Document understanding data:

==================================================

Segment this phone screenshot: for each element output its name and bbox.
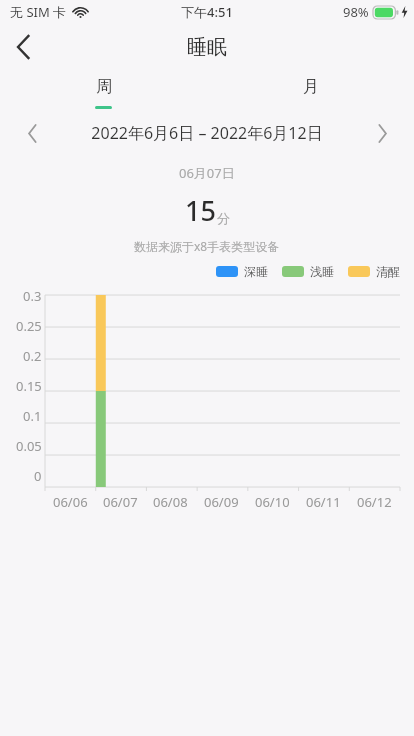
- button[interactable]: Back: [0, 24, 46, 70]
- staticText: 0.2: [23, 347, 42, 365]
- staticText: 06/12: [357, 493, 392, 511]
- staticText: 0.15: [16, 377, 42, 395]
- staticText: 06/08: [153, 493, 188, 511]
- staticText: 下午4:51: [181, 3, 233, 21]
- staticText: 0.25: [16, 317, 42, 335]
- staticText: 06/10: [255, 493, 290, 511]
- staticText: 深睡: [244, 264, 268, 279]
- staticText: 0.3: [23, 287, 42, 305]
- staticText: 06/06: [53, 493, 88, 511]
- staticText: 数据来源于x8手表类型设备: [134, 238, 280, 254]
- staticText: 06月07日: [179, 164, 235, 182]
- staticText: 06/07: [103, 493, 138, 511]
- staticText: 浅睡: [310, 264, 334, 279]
- staticText: 清醒: [376, 264, 400, 279]
- staticText: 98%: [343, 3, 369, 21]
- staticText: 月: [303, 77, 319, 97]
- button[interactable]: Next week: [362, 116, 402, 150]
- staticText: 无 SIM 卡: [10, 3, 67, 21]
- staticText: 06/11: [306, 493, 341, 511]
- staticText: 周: [96, 77, 112, 97]
- button[interactable]: 周: [0, 70, 207, 116]
- staticText: 0.05: [16, 437, 42, 455]
- staticText: 15: [185, 192, 216, 229]
- staticText: 分: [217, 210, 230, 226]
- button[interactable]: 月: [207, 70, 414, 116]
- staticText: 2022年6月6日 – 2022年6月12日: [52, 122, 362, 144]
- staticText: 睡眠: [187, 35, 227, 60]
- staticText: 06/09: [204, 493, 239, 511]
- button[interactable]: Previous week: [12, 116, 52, 150]
- staticText: 0.1: [23, 407, 42, 425]
- staticText: 0: [34, 467, 42, 485]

==================================================

* _REQUIREMENT_
A copy of each line above that holds the word "week" is the expected answer.

* _RESULT OF THIS EXERCISE_
- button[interactable]: Next week: [362, 116, 402, 150]
- button[interactable]: Previous week: [12, 116, 52, 150]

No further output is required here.